▶ **Exercise directions**
Below are the entries; count how many lines contain the word "blue" and reply with that number alone.

(Stored data)
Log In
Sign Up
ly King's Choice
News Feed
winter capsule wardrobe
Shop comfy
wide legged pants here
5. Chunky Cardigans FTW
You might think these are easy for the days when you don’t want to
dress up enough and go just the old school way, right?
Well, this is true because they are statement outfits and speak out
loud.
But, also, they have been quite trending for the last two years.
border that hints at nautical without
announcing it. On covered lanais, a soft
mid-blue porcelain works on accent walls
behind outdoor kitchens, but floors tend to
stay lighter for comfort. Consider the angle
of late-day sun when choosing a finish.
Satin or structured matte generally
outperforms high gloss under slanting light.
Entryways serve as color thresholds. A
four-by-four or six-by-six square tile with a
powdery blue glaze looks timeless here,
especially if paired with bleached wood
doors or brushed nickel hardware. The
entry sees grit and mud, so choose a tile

* * *

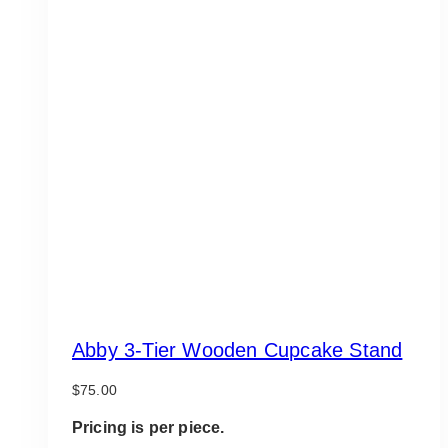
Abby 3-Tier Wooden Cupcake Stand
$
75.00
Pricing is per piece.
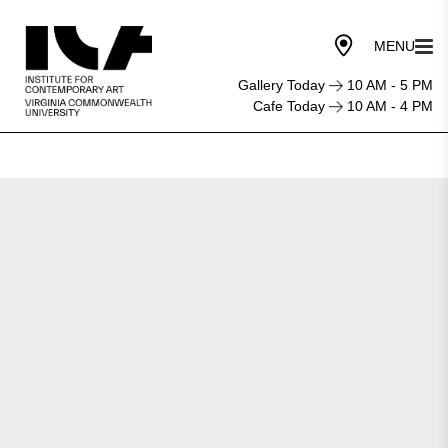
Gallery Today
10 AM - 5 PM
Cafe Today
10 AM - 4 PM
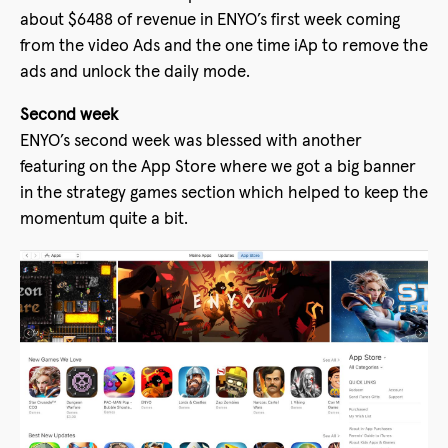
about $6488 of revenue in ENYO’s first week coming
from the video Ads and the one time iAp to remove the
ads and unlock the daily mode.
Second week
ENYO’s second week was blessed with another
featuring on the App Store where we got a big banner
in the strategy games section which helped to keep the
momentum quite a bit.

▶ **Reply**
2